With January barely behind us and new occupants in the White House, perhaps it’s a good time to set aside what might change for a moment and focus on what must change.
Interoperability is a more urgent concern in 2017 because of the goals established last year by the Office of the National Coordinator (ONCHIT) and the passage of the 21st Century Cures Act, which legally requires healthcare IT interoperability by the end of the current calendar year.
The Interoperability Standards Advisory for 2017, released by ONCHIT in December, is an effort to facilitate interoperability by releasing “essential standards and implementation specifications” determined in dialogue with public and private sector partners. These partners include healthcare IT vendors with products installed in 90 percent of U.S. hospitals that have also made a public commitment to the ONCHIT-created Interoperability Pledge and its essential elements:
1. Use standardized APIs.
2. Make it easier for patients to access data.

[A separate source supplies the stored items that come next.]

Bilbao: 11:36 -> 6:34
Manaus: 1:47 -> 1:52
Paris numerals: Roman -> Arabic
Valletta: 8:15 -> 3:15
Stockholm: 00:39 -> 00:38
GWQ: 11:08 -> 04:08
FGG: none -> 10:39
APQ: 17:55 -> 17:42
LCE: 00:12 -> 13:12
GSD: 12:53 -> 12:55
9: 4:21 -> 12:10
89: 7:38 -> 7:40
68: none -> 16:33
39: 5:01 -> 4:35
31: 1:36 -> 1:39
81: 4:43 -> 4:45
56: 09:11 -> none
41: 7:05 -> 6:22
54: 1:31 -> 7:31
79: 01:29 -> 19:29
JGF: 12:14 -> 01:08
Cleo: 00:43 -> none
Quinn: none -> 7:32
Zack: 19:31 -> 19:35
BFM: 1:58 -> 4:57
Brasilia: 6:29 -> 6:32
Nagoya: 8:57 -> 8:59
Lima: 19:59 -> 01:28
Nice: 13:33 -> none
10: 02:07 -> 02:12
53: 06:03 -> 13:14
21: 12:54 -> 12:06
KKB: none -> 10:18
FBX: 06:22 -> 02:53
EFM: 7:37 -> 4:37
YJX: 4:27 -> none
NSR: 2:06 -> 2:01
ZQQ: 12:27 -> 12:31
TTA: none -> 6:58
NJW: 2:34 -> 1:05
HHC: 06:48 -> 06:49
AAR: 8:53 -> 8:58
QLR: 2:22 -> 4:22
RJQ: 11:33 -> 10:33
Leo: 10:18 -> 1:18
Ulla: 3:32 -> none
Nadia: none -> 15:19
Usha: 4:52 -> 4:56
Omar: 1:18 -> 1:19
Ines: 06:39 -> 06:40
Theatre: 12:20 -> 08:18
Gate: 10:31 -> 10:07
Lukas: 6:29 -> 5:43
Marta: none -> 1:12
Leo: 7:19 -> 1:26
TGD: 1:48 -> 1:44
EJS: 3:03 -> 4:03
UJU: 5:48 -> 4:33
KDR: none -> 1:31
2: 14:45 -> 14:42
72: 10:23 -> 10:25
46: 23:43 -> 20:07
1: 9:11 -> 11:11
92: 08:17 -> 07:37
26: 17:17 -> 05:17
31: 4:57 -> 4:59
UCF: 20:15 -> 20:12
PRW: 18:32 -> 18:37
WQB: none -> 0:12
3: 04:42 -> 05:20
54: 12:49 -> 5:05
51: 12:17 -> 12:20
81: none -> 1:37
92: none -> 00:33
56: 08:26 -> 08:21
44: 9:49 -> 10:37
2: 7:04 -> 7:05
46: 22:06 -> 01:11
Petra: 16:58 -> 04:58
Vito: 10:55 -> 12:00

3. Don’t block information exchange.
Even if the pledge itself promises little in the way of holding signees to their promises, the Cures Act will likely prove thornier. As detailed in the legislation, technology certification will require vendors to demonstrate that they are not blocking information or in any way inhibiting data transfer. They must also utilize application programming interfaces (APIs) or a similar data transfer enabling technology.
But while 21st Century Cures may be the match that lights the interoperability pilot, it won’t be the source of heat and energy. If interoperability is achieved this year, it will be because significant technological and policy goals have been identified and realized.
So where do we stand on interoperability in early 2017?
• Almost all hospitals now have a certified EHR. No, this does not represent a conclusive accomplishment. Rather, virtually universal adoption of EHRs gives us a moment of pause as we look to what still needs to be done. We have the necessary platform, and now we need to keep improving to exchange data amongst entities in a way that makes clinicians more satisfied.
• Work on an interoperability standard is progressing and showing promise. The Fast Healthcare Interoperability Resources (FHIR) standard that Health Level 7 (HL7) has been working on is maturing; the organization expects a normative version to be released this year. That’s good, given the Cures Act mandate.
• The shift to value-based care is happening and will continue. According to a recent KPMG survey, half of health systems are now reimbursed in part for value-based care hinging on cost and quality factors. A full quarter of survey respondents said they would be engaging in value-based reimbursement plans in the next three years. Only 7 percent said they would not. The train is in motion and it requires comprehensive healthcare IT that is fully enabled to exchange information as effectively as possible.
Of course, no one is arguing that now is the time for clinking champagne flutes and excessive back-slapping. Industry surveys and anecdotal data tell us a story of unsatisfied clinicians who still lack full patient data and are hindered clinically as a result.
What must still be accomplished in 2017 to move closer to fulfilling visions of a comprehensive healthcare IT system nationwide?
• Continue pursuit of a standard. Right now FHIR is the front-runner for default healthcare IT standard. The smart money might bet on FHIR because it has a development timeline advantage, but there are no guarantees. Normative status for FHIR means vendors could potentially include it in products in time to meet Cures Act requirements.
• Create application programming interface (API) initiatives. Earlier this year, Chilmark Research released a report on APIs in healthcare with recommendations for each industry participant. Healthcare organizations should initiate API programs, urge EHR vendors to develop APIs, start API governance discussions and focus on user interface issues. HIT vendors must start programs with FHIR and APIs, and re-evaluate interfaces from a product rather than services perspective. Payers need API programs, too, starting with paid claims data. They should also cultivate relationships with independent developers. Data integrators should understand how to support FHIR and utilize a value-based monetization model as opposed to an access-based model. Device manufacturers will look to partnering with EHR vendors and integrators, and should also embrace a value-based monetization mode.
• Revamp healthcare further. It’s not just value-based payment models that are changing the provision of healthcare. As John Glaser has written recently, collective industry actions point toward establishing healthcare IT solutions that include but do not culminate with APIs and FHIR. The number of accountable care organizations, currently approaching 800, continues to grow as technology enables both care coordination and multi-payer risk.
The larger message and broader vision in Glaser’s recent interoperability article is one healthcare would do well to embrace. Healthcare is not simply engaged in technical interoperability; the industry is also breaking out of an approach to care that walls off bits of patient data in the separate files of different providers, that primarily pays for procedures and solutions after the patient has fallen ill, and that too often proscribes incomplete solutions for complex, comorbid health concerns.
Healthcare is moving toward an industry-wide interoperability that can’t fully emerge until the technology to enable it has matured. There’s a better-than-average chance 2017 is the year we start to see real benefit.